KubeVirt VMExport Path Traversal Information Disclosure

CVE-2026-9804 exposes a path traversal vulnerability in KubeVirt's virt-exportserver component that allows attackers with namespace-level access to read arbitrary files from the exporter pod's filesystem. By crafting symbolic links within exported PVCs that point outside their designated mount root, attackers can bypass directory constraints and access sensitive data they shouldn't. This vulnerability matters because KubeVirt is widely used for virtualization in Kubernetes environments, and namespace-level access is often granted to developers and operators who shouldn't have visibility into arbitrary pod filesystem contents. Organizations running KubeVirt in multi-tenant or restricted-access clusters face information disclosure risks including exposure of secrets, configuration data, and other sensitive files stored on exporter pods.

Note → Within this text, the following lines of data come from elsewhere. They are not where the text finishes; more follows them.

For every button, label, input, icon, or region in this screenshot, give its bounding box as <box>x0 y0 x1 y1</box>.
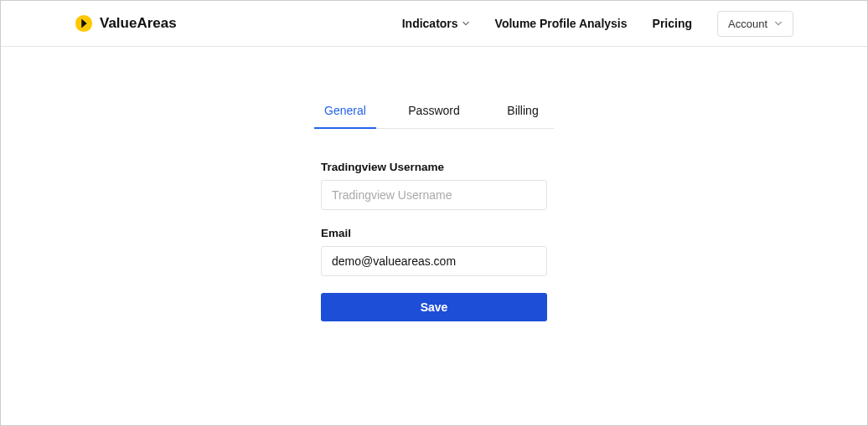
chevron-down-icon <box>462 19 470 28</box>
username-input[interactable] <box>321 180 547 210</box>
email-input[interactable] <box>321 246 547 276</box>
account-button[interactable]: Account <box>717 11 793 37</box>
brand-name: ValueAreas <box>100 15 177 32</box>
tab-billing[interactable]: Billing <box>492 97 554 128</box>
main-nav: Indicators Volume Profile Analysis Prici… <box>402 11 793 37</box>
logo-icon <box>75 14 93 33</box>
tab-password[interactable]: Password <box>376 97 492 128</box>
tab-general[interactable]: General <box>314 97 376 129</box>
nav-volume-profile-label: Volume Profile Analysis <box>495 17 628 30</box>
brand-logo[interactable]: ValueAreas <box>75 14 177 33</box>
save-button[interactable]: Save <box>321 293 547 321</box>
main-content: General Password Billing Tradingview Use… <box>1 47 867 321</box>
chevron-down-icon <box>774 19 783 28</box>
nav-pricing-label: Pricing <box>653 17 692 30</box>
nav-volume-profile[interactable]: Volume Profile Analysis <box>495 17 628 30</box>
nav-indicators-label: Indicators <box>402 17 458 30</box>
nav-indicators[interactable]: Indicators <box>402 17 470 30</box>
general-settings-form: Tradingview Username Email Save <box>321 161 547 321</box>
email-label: Email <box>321 227 547 239</box>
username-label: Tradingview Username <box>321 161 547 173</box>
account-button-label: Account <box>728 18 767 30</box>
nav-pricing[interactable]: Pricing <box>653 17 692 30</box>
header: ValueAreas Indicators Volume Profile Ana… <box>1 1 867 47</box>
settings-tabs: General Password Billing <box>314 97 554 129</box>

While this CVE doesn't currently map to specific MITRE ATT&CK techniques, Casky's AI-powered analysis would identify the attack pattern through CWE-59 (Improper Link Resolution Before File Access) and detect the reconnaissance and data exfiltration behaviors inherent in the exploit chain. Practitioners using Casky would see findings related to unauthorized file access attempts, abnormal symlink creation within PVC mounts, and filesystem traversal patterns that violate expected pod isolation boundaries. The platform's extended reasoning capabilities would correlate namespace-level permissions with suspicious file access logs, alerting security teams to potential exploitation attempts before sensitive data is compromised. By mapping this vulnerability against Casky's 754 security skills, practitioners gain visibility into the control gaps—such as inadequate PVC mount validation and missing symlink resolution controls—that enable this attack vector in their Kubernetes infrastructure.